Ali Bongo n’a connu ni la prison, ni l’exil forcé, ni même la justice.
C’est un sort exceptionnellement enviable comparé à celui de plusieurs de ses homologues du continent, à l’instar d’un Blaise Compaoré, d’un Ben Ali ou d’un Yahya Jammeh, tous déposés par la force. Renversé par sa propre garde rapprochée, le 30 août 2023, sous l’impulsion de l’actuel homme fort du pays, Brice Clotaire Oligui Nguema, l’ancien président a échappé au destin souvent, et rapidement, réservé aux chefs d’État déchus en Afrique.
Le bras de fer d’une résilience inattendue
Affaibli par la maladie, même privé de son pouvoir, et pourtant maintenu en résidence surveillée, Ali Bongo s’est lancé dans un bras de fer inattendu contre les nouveaux maîtres du Gabon, faisant preuve d’une résilience là où d’autres se seraient inclinés sans murmurer.
Au lendemain du coup d’État, alors que le nouveau pouvoir le pressait de quitter le pays — en lui garantissant pourtant tous les privilèges dus à un ancien chef d’État —, Ali Bongo opposa une fin de non-recevoir catégorique. Son exigence : l’assurance d’un départ en exil conditionné à la libération immédiate de son épouse Sylvia et de leur fils Noureddin.
Malgré un tissu de pressions – politique (lâché par sa propre formation politique, le Parti Démocratique Gabonais), financière (ses comptes gelés le rendant incapable de régler les factures de sa cossue résidence) et même psychologique (avec de prétendus vols survenus chez lui) – l’ancien locataire du Palais Rénovation resta stoïque.
Victoire politique et soutien discret
Coupé du monde extérieur depuis sa résidence, Ali Bongo a pourtant réussi à maintenir un certain poids diplomatique. Il a reçu la visite de chefs d’État, et a surtout rallié le soutien discret mais ferme de nombreux pays africains, comme l’Angola. Ces derniers ont conditionné le retour du Gabon au sein de l’Union africaine — dont il avait été suspendu — à la libération de Sylvia et Noureddin et à leur départ en exil.
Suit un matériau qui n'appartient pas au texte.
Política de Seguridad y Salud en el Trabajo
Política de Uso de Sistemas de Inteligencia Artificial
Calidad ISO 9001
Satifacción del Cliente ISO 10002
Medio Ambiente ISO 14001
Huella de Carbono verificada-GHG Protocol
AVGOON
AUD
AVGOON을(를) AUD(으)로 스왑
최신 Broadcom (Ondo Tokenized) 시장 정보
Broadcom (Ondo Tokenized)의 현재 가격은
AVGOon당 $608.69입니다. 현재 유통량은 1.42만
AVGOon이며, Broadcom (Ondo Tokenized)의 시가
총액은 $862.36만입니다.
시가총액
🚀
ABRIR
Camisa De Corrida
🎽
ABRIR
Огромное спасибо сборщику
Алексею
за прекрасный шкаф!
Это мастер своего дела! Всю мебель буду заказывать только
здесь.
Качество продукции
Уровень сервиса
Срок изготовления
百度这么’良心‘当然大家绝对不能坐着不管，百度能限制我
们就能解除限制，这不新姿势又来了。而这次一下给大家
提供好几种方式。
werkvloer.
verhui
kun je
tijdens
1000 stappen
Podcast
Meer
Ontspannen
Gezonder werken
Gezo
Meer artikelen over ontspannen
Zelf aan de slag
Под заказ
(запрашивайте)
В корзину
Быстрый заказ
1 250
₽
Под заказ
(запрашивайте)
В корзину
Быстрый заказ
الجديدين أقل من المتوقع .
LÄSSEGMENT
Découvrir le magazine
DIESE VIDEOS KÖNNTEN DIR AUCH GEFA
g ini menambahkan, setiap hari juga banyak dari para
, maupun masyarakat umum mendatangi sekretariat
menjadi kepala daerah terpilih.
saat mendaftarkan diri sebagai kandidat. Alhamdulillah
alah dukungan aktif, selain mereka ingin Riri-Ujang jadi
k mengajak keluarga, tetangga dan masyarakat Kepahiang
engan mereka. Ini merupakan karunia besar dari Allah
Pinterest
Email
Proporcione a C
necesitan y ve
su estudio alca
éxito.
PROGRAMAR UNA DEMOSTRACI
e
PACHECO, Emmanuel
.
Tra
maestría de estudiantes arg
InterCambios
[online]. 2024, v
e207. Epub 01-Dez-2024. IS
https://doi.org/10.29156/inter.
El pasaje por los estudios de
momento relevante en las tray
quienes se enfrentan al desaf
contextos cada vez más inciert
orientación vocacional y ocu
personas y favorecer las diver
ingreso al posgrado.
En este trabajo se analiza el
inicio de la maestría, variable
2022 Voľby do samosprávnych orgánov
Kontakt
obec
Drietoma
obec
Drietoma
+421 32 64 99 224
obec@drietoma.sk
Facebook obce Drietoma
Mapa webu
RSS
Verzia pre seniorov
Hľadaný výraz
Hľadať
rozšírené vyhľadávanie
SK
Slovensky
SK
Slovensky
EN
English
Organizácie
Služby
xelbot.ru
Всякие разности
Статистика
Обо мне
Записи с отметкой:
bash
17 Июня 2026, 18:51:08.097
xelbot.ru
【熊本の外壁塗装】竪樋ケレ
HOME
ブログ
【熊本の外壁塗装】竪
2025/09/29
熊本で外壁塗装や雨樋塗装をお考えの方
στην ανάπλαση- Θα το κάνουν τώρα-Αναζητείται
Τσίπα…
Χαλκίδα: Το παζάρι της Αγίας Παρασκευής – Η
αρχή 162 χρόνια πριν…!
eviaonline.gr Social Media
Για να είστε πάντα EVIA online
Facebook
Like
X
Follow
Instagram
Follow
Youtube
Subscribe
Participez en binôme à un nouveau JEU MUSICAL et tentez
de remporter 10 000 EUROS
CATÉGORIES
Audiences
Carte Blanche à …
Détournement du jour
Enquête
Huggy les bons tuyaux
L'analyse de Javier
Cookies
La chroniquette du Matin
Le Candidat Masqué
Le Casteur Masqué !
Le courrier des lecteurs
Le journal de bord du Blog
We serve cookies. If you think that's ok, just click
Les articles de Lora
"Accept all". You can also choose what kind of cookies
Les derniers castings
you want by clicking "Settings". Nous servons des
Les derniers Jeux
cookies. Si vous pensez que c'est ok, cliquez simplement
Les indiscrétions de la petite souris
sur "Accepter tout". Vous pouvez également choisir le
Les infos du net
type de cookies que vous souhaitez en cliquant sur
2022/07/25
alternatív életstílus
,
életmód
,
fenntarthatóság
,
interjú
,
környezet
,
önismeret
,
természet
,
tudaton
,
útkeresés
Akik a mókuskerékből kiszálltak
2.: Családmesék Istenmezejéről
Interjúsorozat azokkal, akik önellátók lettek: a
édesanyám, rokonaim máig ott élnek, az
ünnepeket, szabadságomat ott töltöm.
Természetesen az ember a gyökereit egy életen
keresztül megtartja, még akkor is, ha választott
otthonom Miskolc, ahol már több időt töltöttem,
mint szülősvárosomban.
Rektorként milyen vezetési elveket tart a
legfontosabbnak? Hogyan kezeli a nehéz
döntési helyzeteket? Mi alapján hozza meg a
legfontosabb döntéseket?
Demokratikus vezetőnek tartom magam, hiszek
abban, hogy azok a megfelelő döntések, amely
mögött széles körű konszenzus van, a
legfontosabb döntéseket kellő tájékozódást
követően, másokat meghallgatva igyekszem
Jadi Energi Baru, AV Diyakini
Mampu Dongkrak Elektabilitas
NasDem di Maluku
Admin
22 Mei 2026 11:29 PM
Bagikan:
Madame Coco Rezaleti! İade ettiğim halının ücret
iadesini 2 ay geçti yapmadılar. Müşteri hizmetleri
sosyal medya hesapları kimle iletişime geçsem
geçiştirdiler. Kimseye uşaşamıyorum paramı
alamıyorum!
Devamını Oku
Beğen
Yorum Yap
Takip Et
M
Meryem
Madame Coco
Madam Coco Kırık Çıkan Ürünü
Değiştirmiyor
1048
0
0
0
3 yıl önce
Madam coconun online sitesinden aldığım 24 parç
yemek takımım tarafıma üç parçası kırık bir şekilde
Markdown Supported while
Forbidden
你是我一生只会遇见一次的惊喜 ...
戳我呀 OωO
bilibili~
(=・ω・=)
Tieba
Après deux longues années de cette confrontation silencieuse, Ali Bongo a finalement obtenu gain de cause : son épouse et son fils ont été libérés et ont pu quitter le Gabon. Fait notable : durant tout ce temps, et malgré quatorze ans de magistrature suprême, l’ancien président n’a jamais été entendu par le moindre juge au sujet de sa gouvernance, un privilège rare pour un chef d’État déchu sur le continent.
Un régime terni par la contre-attaque
Désormais libre de leurs mouvements, l’ancienne famille présidentielle a immédiatement riposté, lançant une offensive judiciaire et médiatique contre le président Brice Clotaire Oligui Nguema et son régime.
Le bilan est lourd. Le nouveau pouvoir se trouve désormais gravement terni par les allégations de spoliation et de torture portées par Ali Bongo et sa famille, ainsi que par une justice jugée instrumentalisée, notamment par l’organisation d’un procès par contumace programmé d’avance.
Deux ans plus tard, le sentiment dominant est amer : le “coup de libération” du 30 août 2023 apparaît de plus en plus comme un rendez-vous manqué pour la justice et, par extension, pour la démocratie.